Wendy and I thought they were excellent!



Thanks for looking at Wendy's deviled pterodactyl eggs!


----------



## the dude abides (Jul 17, 2009)

Nice job Wendy.  Between you and your brother, your dad will start to become a pretty good cook one of these days.








since you're teaching your dad a thing or two.



Did you say you boiled them first?  I thought you were taking them from fridge to smoker.  If so, how long did you boil first.


----------



## rivet (Jul 17, 2009)

Hey that's right on there, Dude! They are getting to be a lot better cooks than I am. Wait until you see their Guacamole fattie later today.....

We usually boil our pterodactyls before smoking. We've tried them on te smoker raw, but prefer them boiled first. We put them in a pot of cold tap water, then over high heat. After it starts boiling, lower heat to medium and cook for 15 minutes. Then onto cold tap water once again and ice cubes. 

After that, straight onto the grill!


----------



## fire it up (Jul 17, 2009)

I think we need a separate button to give your kids their own points because once again, bravo and points Wendy.
I love the ingredients you used in the yolk mixture.  Coming from a family where just about every holiday we have plain deviled eggs I love seeing variations and this sounds like a winner.
Thanks for sharing


----------



## mballi3011 (Jul 17, 2009)

Very nice rivet now thats a great way to teach the kids some life lessons. Families that cook together usually eat really really well.


----------



## morkdach (Jul 17, 2009)

for Wendy


----------



## alx (Jul 17, 2009)

Great group of folks you have Rivet.

I do eat quite a few hard-boiled eggs and this post and last few make it a must in my future deviled egg endeavors...


----------



## justsmoke2 (Jul 18, 2009)

One thing about smoked eggs is they will make believers out of non believers.
I have done them both in the egg and with out the shell.  If you hard boil them first don't cut them in half until after you have smoked them.  they will get tuff as heck.  Another is I find whipped horseradish mayo and add it to my devil mix.  Just a small bit to give a small hint flavor.  people will eat them just trying to figure what else you did.  Another is I mix the eggs up to make like a dip.  Small garlic toast or even crackers.


----------



## beer-b-q (Jul 18, 2009)

Nice Job Wendy.


----------



## tasunkawitko (Jul 18, 2009)

awesome job, wendy! i like the idea of using old bay ~ anyone who tells you that it's "just for seafood" just don't get it!
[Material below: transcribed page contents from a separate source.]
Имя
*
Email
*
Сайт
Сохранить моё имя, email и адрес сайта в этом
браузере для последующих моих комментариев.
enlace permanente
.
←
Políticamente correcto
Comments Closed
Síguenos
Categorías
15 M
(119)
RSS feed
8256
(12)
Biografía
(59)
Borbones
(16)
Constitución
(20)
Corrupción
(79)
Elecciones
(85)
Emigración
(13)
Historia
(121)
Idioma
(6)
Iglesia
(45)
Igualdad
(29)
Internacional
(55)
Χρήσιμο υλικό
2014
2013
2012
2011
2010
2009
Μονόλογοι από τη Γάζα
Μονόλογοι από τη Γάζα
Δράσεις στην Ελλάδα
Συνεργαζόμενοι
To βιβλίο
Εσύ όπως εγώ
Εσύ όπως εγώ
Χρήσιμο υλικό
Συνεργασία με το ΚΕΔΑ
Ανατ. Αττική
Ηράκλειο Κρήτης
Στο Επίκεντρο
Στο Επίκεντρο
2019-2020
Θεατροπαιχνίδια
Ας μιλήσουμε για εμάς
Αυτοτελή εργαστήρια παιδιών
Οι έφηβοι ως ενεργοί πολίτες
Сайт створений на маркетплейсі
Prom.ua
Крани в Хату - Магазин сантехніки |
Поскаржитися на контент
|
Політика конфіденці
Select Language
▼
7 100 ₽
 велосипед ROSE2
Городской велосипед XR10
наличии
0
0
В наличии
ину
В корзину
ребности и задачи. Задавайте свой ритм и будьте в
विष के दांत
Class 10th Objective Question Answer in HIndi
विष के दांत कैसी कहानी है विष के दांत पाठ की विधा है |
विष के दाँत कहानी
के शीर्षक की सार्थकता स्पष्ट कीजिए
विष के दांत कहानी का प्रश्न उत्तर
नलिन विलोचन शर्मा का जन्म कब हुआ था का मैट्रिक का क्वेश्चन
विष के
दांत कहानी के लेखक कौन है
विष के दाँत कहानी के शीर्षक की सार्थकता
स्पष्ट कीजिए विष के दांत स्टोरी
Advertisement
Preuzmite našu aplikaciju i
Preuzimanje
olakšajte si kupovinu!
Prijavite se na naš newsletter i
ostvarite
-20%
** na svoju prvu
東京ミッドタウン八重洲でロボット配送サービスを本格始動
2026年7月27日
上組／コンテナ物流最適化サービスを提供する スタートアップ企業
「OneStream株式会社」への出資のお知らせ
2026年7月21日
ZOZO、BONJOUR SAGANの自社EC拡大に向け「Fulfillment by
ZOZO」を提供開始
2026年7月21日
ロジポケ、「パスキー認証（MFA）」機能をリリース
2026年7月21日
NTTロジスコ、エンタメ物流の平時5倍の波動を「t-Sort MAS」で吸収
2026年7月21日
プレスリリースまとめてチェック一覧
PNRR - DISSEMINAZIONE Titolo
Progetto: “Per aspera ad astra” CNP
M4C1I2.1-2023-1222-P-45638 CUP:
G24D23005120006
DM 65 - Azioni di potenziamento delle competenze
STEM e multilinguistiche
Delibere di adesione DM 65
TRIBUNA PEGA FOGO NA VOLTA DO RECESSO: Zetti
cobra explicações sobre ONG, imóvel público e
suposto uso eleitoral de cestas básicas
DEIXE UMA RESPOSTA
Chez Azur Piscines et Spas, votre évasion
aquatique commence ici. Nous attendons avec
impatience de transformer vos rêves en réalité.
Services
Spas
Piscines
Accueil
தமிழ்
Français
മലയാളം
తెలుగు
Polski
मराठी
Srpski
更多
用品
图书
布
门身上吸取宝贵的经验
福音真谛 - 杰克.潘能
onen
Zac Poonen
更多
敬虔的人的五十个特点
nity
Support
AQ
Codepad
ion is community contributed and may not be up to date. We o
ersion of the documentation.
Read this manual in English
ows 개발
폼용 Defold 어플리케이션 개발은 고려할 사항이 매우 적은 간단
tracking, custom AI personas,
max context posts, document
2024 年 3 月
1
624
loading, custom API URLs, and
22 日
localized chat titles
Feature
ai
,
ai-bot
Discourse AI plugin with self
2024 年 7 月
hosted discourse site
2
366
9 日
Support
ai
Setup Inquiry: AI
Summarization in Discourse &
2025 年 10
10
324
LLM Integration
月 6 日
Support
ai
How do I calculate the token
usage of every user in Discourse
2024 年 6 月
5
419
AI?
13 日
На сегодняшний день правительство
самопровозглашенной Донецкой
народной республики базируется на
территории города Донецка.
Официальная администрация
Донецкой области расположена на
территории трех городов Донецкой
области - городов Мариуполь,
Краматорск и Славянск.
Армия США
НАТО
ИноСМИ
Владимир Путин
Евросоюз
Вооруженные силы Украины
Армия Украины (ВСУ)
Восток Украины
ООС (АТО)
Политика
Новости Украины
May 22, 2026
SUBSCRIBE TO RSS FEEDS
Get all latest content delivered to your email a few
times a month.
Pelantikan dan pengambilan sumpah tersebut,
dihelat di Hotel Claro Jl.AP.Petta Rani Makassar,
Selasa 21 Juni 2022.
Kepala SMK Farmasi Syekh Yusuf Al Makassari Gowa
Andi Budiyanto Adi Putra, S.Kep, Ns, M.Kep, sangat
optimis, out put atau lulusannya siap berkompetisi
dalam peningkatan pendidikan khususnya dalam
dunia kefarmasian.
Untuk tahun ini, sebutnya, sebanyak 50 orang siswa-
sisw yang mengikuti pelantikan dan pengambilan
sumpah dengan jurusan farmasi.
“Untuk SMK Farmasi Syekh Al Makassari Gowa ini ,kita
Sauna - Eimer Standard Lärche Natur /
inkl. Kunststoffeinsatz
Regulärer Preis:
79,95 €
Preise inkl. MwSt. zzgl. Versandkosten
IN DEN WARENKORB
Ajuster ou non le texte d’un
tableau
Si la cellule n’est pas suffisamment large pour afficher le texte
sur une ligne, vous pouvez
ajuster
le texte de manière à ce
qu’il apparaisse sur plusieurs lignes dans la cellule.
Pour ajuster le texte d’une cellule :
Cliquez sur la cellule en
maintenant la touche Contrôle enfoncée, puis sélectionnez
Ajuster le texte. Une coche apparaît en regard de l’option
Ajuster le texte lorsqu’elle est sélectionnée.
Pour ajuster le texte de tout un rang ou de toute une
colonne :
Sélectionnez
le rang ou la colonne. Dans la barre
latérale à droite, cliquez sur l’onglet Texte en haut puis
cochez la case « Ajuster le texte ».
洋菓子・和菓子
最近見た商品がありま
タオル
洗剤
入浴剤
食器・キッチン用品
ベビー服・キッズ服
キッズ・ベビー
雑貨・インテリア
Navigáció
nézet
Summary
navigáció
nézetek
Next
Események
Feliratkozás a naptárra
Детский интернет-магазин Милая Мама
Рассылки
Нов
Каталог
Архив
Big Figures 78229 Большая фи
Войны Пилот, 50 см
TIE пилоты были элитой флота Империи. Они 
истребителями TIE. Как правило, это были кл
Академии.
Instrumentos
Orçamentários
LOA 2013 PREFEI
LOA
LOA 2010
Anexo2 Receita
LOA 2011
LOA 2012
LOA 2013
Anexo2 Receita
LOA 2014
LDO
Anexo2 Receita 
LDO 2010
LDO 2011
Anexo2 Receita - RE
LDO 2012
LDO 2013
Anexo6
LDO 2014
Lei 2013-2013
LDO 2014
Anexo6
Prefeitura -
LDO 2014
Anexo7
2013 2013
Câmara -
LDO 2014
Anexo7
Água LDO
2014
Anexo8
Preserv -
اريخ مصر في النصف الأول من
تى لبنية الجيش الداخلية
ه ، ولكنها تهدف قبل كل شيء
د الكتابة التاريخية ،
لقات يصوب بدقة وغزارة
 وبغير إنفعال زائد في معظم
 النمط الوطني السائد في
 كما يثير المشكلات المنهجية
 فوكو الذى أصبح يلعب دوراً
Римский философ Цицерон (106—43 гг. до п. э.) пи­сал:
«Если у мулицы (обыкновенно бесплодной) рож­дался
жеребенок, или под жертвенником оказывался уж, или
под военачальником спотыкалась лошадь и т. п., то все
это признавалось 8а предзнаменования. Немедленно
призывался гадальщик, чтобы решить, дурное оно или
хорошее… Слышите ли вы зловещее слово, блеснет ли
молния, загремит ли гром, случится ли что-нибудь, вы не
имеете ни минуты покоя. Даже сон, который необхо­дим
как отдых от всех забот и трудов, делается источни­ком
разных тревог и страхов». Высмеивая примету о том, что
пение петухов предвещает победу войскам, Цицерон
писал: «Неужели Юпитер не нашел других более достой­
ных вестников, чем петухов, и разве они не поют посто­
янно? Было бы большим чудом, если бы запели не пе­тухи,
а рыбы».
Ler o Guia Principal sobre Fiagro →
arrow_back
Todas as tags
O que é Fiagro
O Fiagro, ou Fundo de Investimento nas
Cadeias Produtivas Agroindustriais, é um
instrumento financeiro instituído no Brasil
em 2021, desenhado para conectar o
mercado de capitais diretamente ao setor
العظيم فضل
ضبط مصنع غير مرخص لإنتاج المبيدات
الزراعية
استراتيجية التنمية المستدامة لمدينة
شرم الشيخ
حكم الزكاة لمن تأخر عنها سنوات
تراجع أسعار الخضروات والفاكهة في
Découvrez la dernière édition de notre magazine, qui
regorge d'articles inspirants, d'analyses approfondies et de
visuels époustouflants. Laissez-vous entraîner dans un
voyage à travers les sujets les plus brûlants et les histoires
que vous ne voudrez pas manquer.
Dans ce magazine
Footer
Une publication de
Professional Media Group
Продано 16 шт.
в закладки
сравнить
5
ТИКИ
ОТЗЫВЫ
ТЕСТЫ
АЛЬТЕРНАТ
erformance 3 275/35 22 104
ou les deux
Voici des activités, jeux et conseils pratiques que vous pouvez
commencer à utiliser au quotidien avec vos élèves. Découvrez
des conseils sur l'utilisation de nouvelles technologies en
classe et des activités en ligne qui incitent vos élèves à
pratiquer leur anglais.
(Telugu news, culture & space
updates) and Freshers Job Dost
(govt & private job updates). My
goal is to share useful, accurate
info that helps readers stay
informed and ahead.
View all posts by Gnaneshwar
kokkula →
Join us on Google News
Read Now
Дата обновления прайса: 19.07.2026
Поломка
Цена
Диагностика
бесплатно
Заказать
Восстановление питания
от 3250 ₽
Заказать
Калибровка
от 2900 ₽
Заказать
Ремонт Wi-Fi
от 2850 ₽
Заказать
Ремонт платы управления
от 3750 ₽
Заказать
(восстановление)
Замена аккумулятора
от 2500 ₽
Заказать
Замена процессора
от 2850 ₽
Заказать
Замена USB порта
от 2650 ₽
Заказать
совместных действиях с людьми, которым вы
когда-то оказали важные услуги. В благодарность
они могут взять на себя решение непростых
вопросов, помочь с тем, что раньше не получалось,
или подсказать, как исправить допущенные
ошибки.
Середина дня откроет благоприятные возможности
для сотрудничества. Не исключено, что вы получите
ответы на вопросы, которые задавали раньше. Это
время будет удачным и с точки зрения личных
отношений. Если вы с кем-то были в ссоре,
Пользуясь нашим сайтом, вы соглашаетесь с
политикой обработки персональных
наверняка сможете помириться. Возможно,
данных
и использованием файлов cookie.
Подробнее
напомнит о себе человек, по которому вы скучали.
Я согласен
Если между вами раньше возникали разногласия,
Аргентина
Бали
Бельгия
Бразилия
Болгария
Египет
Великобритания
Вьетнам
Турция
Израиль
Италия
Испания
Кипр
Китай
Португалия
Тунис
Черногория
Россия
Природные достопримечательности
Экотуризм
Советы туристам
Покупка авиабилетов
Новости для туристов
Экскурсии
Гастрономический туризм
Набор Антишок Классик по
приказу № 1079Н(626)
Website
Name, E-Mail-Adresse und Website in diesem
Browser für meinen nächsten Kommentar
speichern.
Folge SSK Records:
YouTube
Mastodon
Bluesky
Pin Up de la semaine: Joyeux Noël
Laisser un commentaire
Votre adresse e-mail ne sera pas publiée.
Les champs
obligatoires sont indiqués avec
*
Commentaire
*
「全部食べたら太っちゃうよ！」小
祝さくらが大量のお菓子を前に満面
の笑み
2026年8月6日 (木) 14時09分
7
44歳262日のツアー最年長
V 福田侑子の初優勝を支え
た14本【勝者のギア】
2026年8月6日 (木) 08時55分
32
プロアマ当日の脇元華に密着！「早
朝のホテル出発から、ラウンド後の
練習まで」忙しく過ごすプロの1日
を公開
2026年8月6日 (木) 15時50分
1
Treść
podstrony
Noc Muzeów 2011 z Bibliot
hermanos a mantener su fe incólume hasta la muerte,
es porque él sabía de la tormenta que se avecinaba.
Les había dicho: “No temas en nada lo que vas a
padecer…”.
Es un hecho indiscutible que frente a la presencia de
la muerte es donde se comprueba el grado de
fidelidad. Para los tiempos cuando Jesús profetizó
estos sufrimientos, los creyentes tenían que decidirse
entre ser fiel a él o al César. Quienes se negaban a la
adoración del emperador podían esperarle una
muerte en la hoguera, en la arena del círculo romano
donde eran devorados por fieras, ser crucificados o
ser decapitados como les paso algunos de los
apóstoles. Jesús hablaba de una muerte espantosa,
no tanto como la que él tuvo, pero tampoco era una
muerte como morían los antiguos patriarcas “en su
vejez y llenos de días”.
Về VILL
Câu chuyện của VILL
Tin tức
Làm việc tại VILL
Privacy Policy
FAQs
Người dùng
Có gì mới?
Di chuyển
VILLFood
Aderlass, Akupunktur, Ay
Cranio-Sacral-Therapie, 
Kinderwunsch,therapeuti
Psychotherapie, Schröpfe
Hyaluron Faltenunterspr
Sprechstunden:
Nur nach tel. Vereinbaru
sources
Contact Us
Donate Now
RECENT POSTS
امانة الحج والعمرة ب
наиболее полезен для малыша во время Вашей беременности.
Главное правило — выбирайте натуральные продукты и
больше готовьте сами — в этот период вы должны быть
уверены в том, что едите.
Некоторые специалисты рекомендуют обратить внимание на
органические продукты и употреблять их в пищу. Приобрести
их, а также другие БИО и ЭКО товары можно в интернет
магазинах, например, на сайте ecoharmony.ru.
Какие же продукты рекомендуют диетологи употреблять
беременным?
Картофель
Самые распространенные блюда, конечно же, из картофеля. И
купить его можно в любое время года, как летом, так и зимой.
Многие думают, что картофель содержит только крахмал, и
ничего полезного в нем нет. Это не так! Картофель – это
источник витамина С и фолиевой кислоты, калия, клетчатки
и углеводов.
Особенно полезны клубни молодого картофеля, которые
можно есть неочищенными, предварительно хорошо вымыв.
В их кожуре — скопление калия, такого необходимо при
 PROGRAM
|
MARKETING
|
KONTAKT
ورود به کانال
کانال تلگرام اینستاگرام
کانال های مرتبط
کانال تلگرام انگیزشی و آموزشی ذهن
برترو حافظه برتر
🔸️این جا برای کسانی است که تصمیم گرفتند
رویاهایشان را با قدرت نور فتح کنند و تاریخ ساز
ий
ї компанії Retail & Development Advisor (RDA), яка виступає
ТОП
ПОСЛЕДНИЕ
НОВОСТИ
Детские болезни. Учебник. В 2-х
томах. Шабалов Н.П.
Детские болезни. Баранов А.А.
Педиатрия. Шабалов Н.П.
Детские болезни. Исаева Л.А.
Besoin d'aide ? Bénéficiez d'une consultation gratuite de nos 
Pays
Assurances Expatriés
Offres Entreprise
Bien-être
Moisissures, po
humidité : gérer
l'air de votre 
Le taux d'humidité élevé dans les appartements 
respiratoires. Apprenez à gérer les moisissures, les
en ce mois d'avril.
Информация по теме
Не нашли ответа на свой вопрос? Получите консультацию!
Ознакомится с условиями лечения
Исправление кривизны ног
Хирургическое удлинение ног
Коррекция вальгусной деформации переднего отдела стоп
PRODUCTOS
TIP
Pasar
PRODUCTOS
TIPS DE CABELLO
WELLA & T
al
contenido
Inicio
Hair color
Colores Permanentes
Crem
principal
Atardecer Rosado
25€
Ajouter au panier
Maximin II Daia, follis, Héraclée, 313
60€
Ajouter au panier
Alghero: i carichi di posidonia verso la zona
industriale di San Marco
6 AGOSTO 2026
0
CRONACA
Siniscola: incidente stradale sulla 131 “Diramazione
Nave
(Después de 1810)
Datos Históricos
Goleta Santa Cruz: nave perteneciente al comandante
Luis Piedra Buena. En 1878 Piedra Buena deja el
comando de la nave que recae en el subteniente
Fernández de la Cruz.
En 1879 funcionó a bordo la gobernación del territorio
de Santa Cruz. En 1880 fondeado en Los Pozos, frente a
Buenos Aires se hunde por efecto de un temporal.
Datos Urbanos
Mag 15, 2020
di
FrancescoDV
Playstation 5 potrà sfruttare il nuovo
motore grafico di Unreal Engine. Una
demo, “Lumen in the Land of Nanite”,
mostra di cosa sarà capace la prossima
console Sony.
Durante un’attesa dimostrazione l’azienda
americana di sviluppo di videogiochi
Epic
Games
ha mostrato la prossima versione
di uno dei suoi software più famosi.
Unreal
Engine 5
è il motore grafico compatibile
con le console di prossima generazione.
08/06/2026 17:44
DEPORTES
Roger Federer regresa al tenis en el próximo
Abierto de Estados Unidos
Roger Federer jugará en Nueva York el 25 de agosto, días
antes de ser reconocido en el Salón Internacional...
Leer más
points for a great execution and presentation!


----------



## bbrock (Jul 18, 2009)

Congrads on the out come. they looked real good..Myself am a fan of Old Bay seasoning...


----------



## shooterrick (Jul 18, 2009)

Good job Wendy!  Points to ya!


----------



## carnuba (Jul 26, 2009)

points to wendy as i just tried these
i'll never eat another regular deviled egg again


----------



## dexter (Jul 26, 2009)

I have never had eggs this way. I will have to give them a try.


----------